Intel unveiled the MLPerf results for its Habana Gaudi 2 accelerator

Recently, Intel unveiled the MLPerf results for its Habana Gaudi 2 accelerator, showcasing exceptional performance in advanced vision and language models. Three months hence, Intel has again disseminated fresh results from this test, suggesting that the Gaudi AI accelerator could feasibly challenge the NVIDIA H100 GPU, thus underscoring Intel’s competitive prowess in AI inference.

The data shared by Intel indicates a commendable enhancement in the Gaudi 2 accelerator’s performance, even surpassing its competitor, NVIDIA’s A100 GPU. Intel contends that, in relation to analogous products in the market, their Gaudi 2 accelerator is more economically priced. Given the retail price of the NVIDIA A100, their claim holds water.

The inference outcomes of the Gaudi 2 on the GPT-J model compellingly attest to its competitive caliber. Compared to NVIDIA’s H100, the performance of Gaudi 2 is noteworthy. The H100 boasts only a 1.09 times advantage in server performance and a 1.28 times advantage in offline capability against the Gaudi 2. When juxtaposed with the A100, the Gaudi 2 outperforms by 2.4 times in server capacity and 2 times in offline capability. The results submitted by Gaudi 2 employ the FP8 data type, achieving a striking 99.9% accuracy rate on this novel data type.

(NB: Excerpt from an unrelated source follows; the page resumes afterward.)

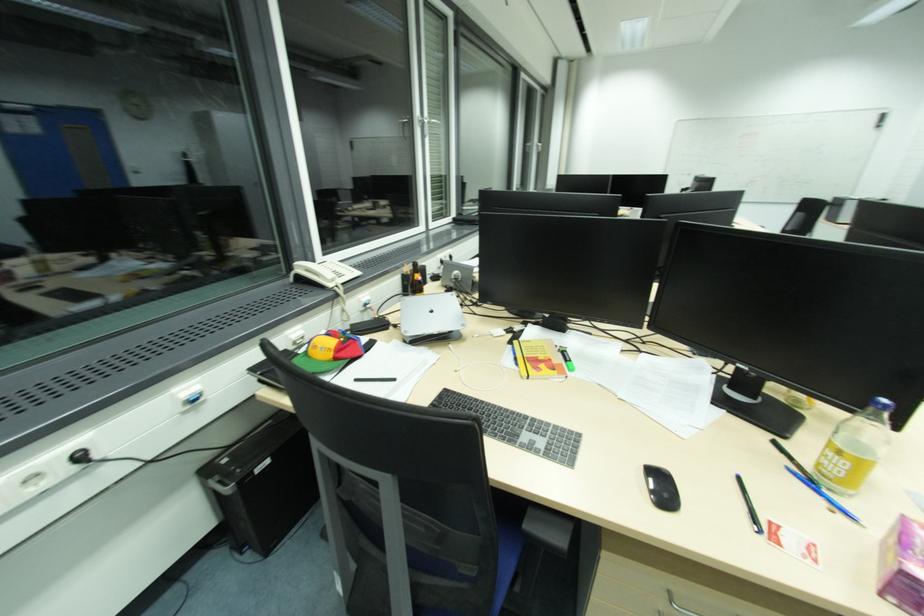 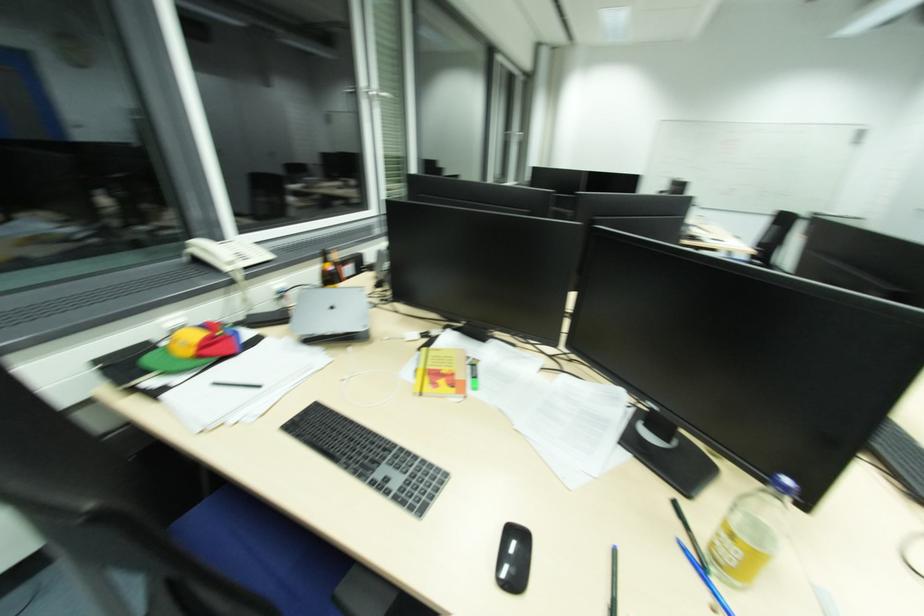 Locate, in the second image, the point that corresponds to (338,360) in the first image.

(201, 359) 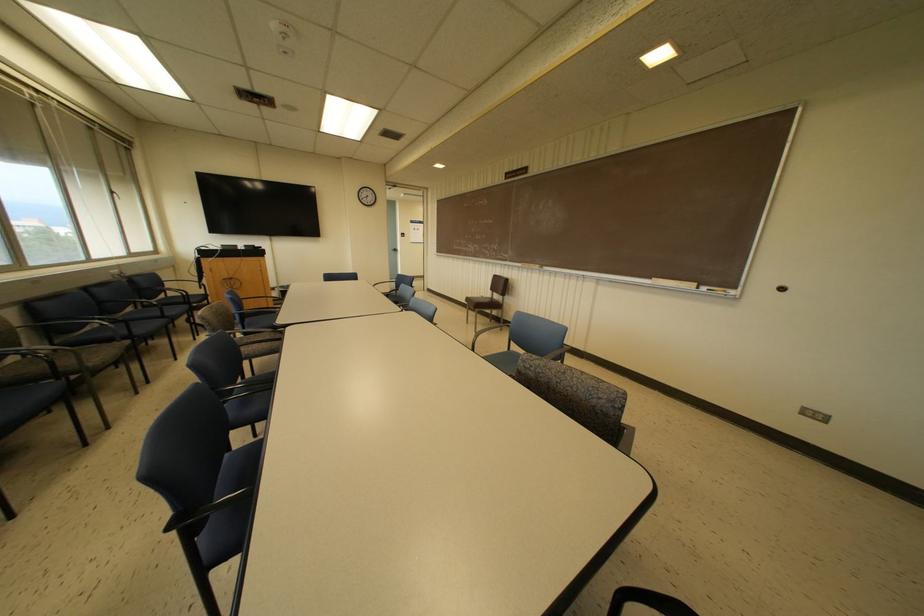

With software updates for Gaudi 2 rolled out every 6-8 weeks, Intel is poised to continue demonstrating performance augmentation in MLPerf benchmark tests, alongside an ever-expanding model coverage range.

Additionally, Intel disclosed test outcomes for its fourth-generation Xeon Scalable processor and the Xeon CPU Max. These encompassed the GPT-J model. The results divulged outstanding performance in visual, linguistic processing, audio, and voice translation models, alongside an augmented DLRM v2 deep learning recommendation model and the ChatGPT-J model by the fourth-generation Xeon processor for general AI workloads.

The fourth-generation Xeon Scalable processor emerges as the quintessential choice for constructing and deploying general AI workloads through prevalent AI frameworks and libraries. Tasked with summarizing a 1000-1500 word press release into a succinct 100 words, this processor can craft two summaries per second in offline mode, and one per second in real-time server mode.

For the first time, Intel submitted MLPerf results for the Intel Xeon CPU Max series, offering a memory bandwidth of up to 64GB. As for the GPT-J, it stands as the solitary CPU capable of achieving an accuracy of 99.9%, which is paramount for applications demanding exacting precision.

In collaboration with OEM manufacturers, Intel proffered these results, further elucidating the scalability of its AI performance, and the accessibility of general servers based on Xeon processors, adeptly fulfilling customer Service Level Agreements (SLAs).

Sandra Rivera, Intel’s Executive Vice President and General Manager of the Data Center and AI Division, articulated, “As demonstrated through the recent MLCommons results, we have a strong, competitive AI product portfolio, designed to meet our customers’ needs for high-performance, high-efficiency deep learning inference and training, for the complete spectrum of AI models – from the smallest to the largest – with leading price/performance.”